Material for this exercise:
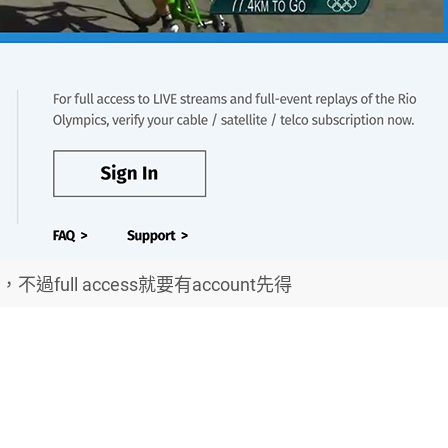
不過full access就要有account先得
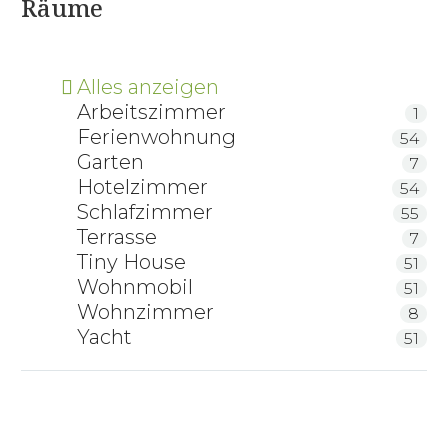
Räume
Alles anzeigen
Arbeitszimmer
1
Ferienwohnung
54
Garten
7
Hotelzimmer
54
Schlafzimmer
55
Terrasse
7
Tiny House
51
Wohnmobil
51
Wohnzimmer
8
Yacht
51
ProNatura Matratze Classic Grande Luxe
ProNatura Matratze Classic Ergo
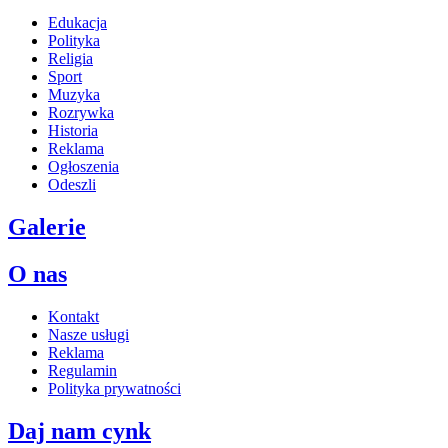
Edukacja
Polityka
Religia
Sport
Muzyka
Rozrywka
Historia
Reklama
Ogłoszenia
Odeszli
Galerie
O nas
Kontakt
Nasze usługi
Reklama
Regulamin
Polityka prywatności
Daj nam cynk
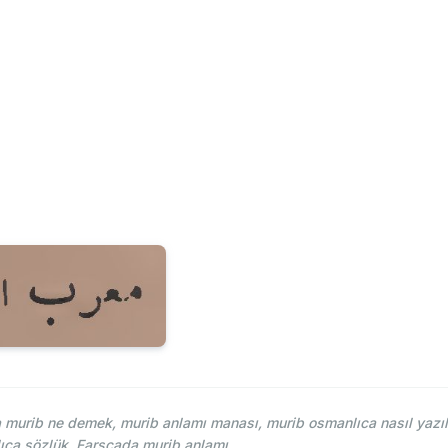
murib ne demek, murib anlamı manası, murib osmanlıca nasıl yazıl
ıca sözlük. Farsçada murib anlamı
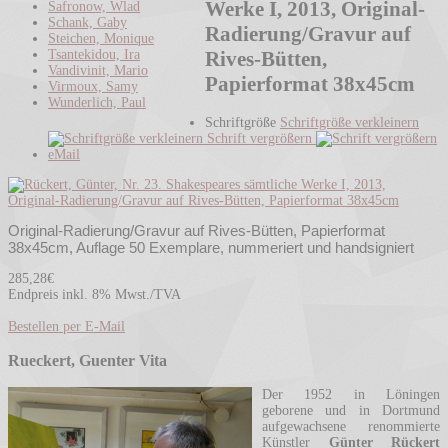
Werke I, 2013, Original-
Safronow, Wlad
Schank, Gaby
Radierung/Gravur auf
Steichen, Monique
Tsantekidou, Ira
Rives-Bütten,
Vandivinit, Mario
Papierformat 38x45cm
Virmoux, Samy
Wunderlich, Paul
Schriftgröße
Schriftgröße verkleinern
Schrift vergrößern
eMail
Original-Radierung/Gravur auf Rives-Bütten,
Papierformat
38x45cm, Auflage 50
Exemplare, nummeriert und handsigniert
285,28€
Endpreis inkl. 8% Mwst./TVA
Bestellen per E-Mail
Rueckert, Guenter Vita
Der 1952 in Löningen
geborene und in Dortmund
aufgewachsene renommierte
Künstler
Günter Rückert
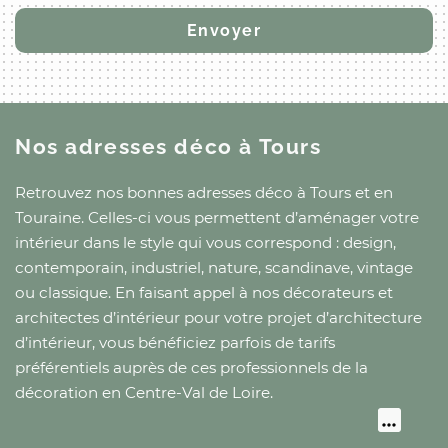
Nos adresses déco
à Tours
Retrouvez nos bonnes adresses déco
à Tours
et
en
Touraine
. Celles-ci vous permettent d’aménager votre
intérieur dans le style qui vous correspond : design,
contemporain, industriel, nature, scandinave, vintage
ou classique. En faisant appel à nos décorateurs et
architectes d’intérieur pour votre projet d’architecture
d’intérieur, vous bénéficiez parfois de tarifs
préférentiels auprès de ces professionnels de la
décoration
en Centre-Val de Loire
.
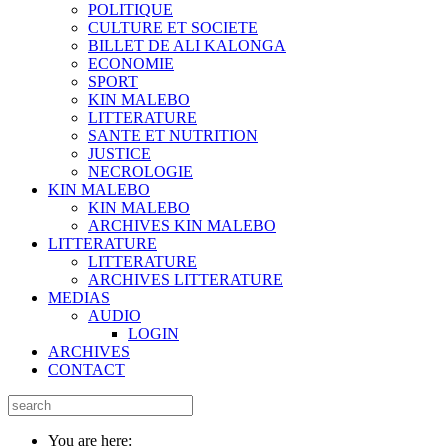
POLITIQUE
CULTURE ET SOCIETE
BILLET DE ALI KALONGA
ECONOMIE
SPORT
KIN MALEBO
LITTERATURE
SANTE ET NUTRITION
JUSTICE
NECROLOGIE
KIN MALEBO
KIN MALEBO
ARCHIVES KIN MALEBO
LITTERATURE
LITTERATURE
ARCHIVES LITTERATURE
MEDIAS
AUDIO
LOGIN
ARCHIVES
CONTACT
You are here:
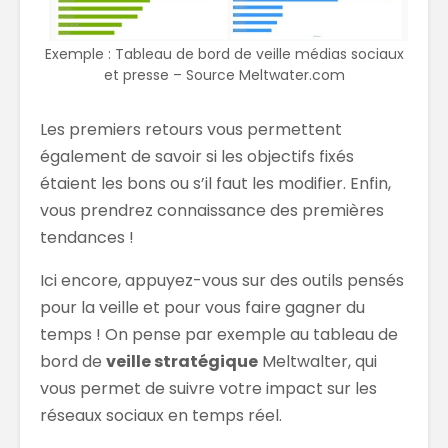
Exemple : Tableau de bord de veille médias sociaux
et presse – Source Meltwater.com
Les premiers retours vous permettent
également de savoir si les objectifs fixés
étaient les bons ou s’il faut les modifier. Enfin,
vous prendrez connaissance des premières
tendances !
Ici encore, appuyez-vous sur des outils pensés
pour la veille et pour vous faire gagner du
temps ! On pense par exemple au tableau de
bord de
veille stratégique
Meltwalter, qui
vous permet de suivre votre impact sur les
réseaux sociaux en temps réel.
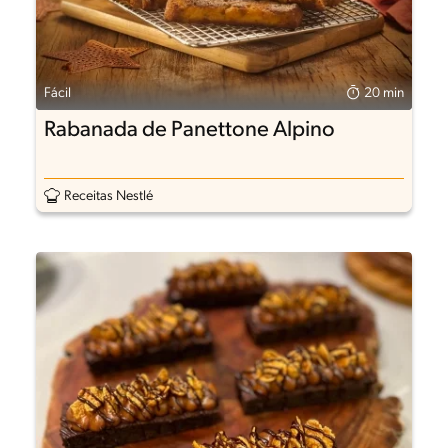
Fácil
20 min
Rabanada de Panettone Alpino
Receitas Nestlé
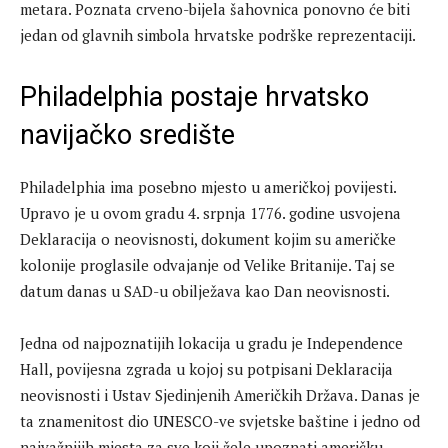
metara. Poznata crveno-bijela šahovnica ponovno će biti
jedan od glavnih simbola hrvatske podrške reprezentaciji.
Philadelphia postaje hrvatsko
navijačko središte
Philadelphia ima posebno mjesto u američkoj povijesti.
Upravo je u ovom gradu 4. srpnja 1776. godine usvojena
Deklaracija o neovisnosti, dokument kojim su američke
kolonije proglasile odvajanje od Velike Britanije. Taj se
datum danas u SAD-u obilježava kao Dan neovisnosti.
Jedna od najpoznatijih lokacija u gradu je Independence
Hall, povijesna zgrada u kojoj su potpisani Deklaracija
neovisnosti i Ustav Sjedinjenih Američkih Država. Danas je
ta znamenitost dio UNESCO-ve svjetske baštine i jedno od
najvažnijih mjesta za sve koji žele upoznati američku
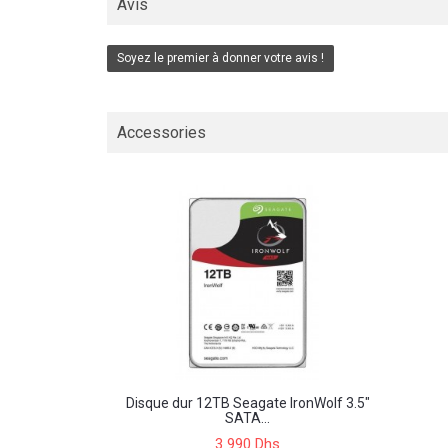
Avis
Soyez le premier à donner votre avis !
Accessories
Disque dur 12TB Seagate IronWolf 3.5"
SATA...
3 990 Dhs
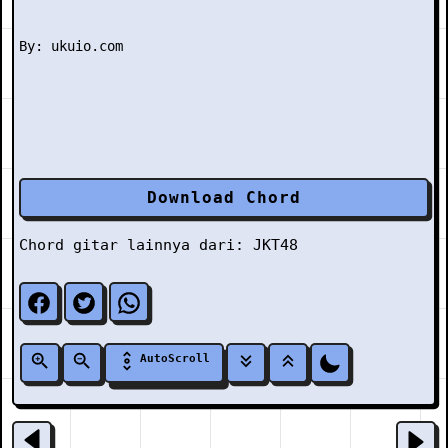
Download Chord
Chord gitar lainnya dari:
JKT48
AutoScroll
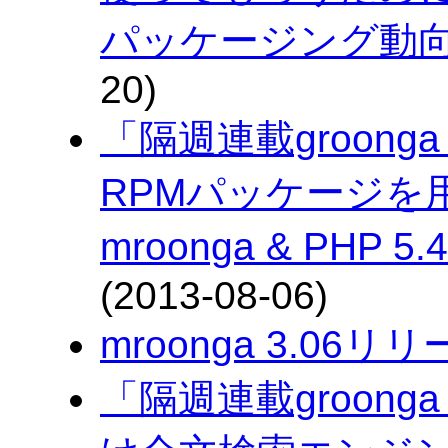
パッケージング動
20)
「隔週連載groonga
RPMパッケージを用いた
mroonga & PHP
(2013-08-06)
mroonga 3.06リ
「隔週連載groonga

What is needed: Find, please, how many lines in the data include the word "temps", and put down that number only.

Task answer: 2